*TO DO*
Write out the listing below word for word.

*DATA FOR THE TASK*

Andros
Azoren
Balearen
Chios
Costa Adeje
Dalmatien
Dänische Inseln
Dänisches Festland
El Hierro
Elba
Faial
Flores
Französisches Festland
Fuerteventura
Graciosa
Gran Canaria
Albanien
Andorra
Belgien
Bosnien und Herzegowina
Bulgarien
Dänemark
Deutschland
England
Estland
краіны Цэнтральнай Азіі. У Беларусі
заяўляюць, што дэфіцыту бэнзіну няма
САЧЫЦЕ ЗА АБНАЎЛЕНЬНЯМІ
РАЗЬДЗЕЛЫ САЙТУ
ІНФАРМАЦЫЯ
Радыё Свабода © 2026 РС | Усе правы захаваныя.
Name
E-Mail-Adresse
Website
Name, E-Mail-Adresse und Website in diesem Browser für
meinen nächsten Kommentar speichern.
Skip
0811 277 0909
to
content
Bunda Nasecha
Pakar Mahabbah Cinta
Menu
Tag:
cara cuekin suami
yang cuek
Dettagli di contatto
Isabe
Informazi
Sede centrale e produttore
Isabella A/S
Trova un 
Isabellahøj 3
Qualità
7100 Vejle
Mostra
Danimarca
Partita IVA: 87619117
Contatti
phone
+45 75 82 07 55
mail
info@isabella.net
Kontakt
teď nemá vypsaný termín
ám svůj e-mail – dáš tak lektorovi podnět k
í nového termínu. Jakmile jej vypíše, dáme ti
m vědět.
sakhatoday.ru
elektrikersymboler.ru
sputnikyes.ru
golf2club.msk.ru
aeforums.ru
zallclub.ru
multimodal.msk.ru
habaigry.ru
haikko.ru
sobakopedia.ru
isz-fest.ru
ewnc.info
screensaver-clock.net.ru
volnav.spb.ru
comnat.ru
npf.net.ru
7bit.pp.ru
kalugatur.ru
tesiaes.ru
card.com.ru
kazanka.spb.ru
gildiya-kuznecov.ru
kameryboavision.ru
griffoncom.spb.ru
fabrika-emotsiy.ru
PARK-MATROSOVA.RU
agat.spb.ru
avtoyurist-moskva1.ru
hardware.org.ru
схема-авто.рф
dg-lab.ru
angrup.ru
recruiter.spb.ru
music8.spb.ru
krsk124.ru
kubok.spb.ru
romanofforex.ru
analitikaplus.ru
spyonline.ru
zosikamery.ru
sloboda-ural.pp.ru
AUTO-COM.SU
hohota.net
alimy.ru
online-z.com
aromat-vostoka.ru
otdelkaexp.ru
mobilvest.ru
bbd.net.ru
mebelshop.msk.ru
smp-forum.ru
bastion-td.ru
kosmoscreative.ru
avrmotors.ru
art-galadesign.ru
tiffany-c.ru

*EXERCISE RESPONSE*
Andros
Azoren
Balearen
Chios
Costa Adeje
Dalmatien
Dänische Inseln
Dänisches Festland
El Hierro
Elba
Faial
Flores
Französisches Festland
Fuerteventura
Graciosa
Gran Canaria
Albanien
Andorra
Belgien
Bosnien und Herzegowina
Bulgarien
Dänemark
Deutschland
England
Estland
краіны Цэнтральнай Азіі. У Беларусі
заяўляюць, што дэфіцыту бэнзіну няма
САЧЫЦЕ ЗА АБНАЎЛЕНЬНЯМІ
РАЗЬДЗЕЛЫ САЙТУ
ІНФАРМАЦЫЯ
Радыё Свабода © 2026 РС | Усе правы захаваныя.
Name
E-Mail-Adresse
Website
Name, E-Mail-Adresse und Website in diesem Browser für
meinen nächsten Kommentar speichern.
Skip
0811 277 0909
to
content
Bunda Nasecha
Pakar Mahabbah Cinta
Menu
Tag:
cara cuekin suami
yang cuek
Dettagli di contatto
Isabe
Informazi
Sede centrale e produttore
Isabella A/S
Trova un 
Isabellahøj 3
Qualità
7100 Vejle
Mostra
Danimarca
Partita IVA: 87619117
Contatti
phone
+45 75 82 07 55
mail
info@isabella.net
Kontakt
teď nemá vypsaný termín
ám svůj e-mail – dáš tak lektorovi podnět k
í nového termínu. Jakmile jej vypíše, dáme ti
m vědět.
sakhatoday.ru
elektrikersymboler.ru
sputnikyes.ru
golf2club.msk.ru
aeforums.ru
zallclub.ru
multimodal.msk.ru
habaigry.ru
haikko.ru
sobakopedia.ru
isz-fest.ru
ewnc.info
screensaver-clock.net.ru
volnav.spb.ru
comnat.ru
npf.net.ru
7bit.pp.ru
kalugatur.ru
tesiaes.ru
card.com.ru
kazanka.spb.ru
gildiya-kuznecov.ru
kameryboavision.ru
griffoncom.spb.ru
fabrika-emotsiy.ru
PARK-MATROSOVA.RU
agat.spb.ru
avtoyurist-moskva1.ru
hardware.org.ru
схема-авто.рф
dg-lab.ru
angrup.ru
recruiter.spb.ru
music8.spb.ru
krsk124.ru
kubok.spb.ru
romanofforex.ru
analitikaplus.ru
spyonline.ru
zosikamery.ru
sloboda-ural.pp.ru
AUTO-COM.SU
hohota.net
alimy.ru
online-z.com
aromat-vostoka.ru
otdelkaexp.ru
mobilvest.ru
bbd.net.ru
mebelshop.msk.ru
smp-forum.ru
bastion-td.ru
kosmoscreative.ru
avrmotors.ru
art-galadesign.ru
tiffany-c.ru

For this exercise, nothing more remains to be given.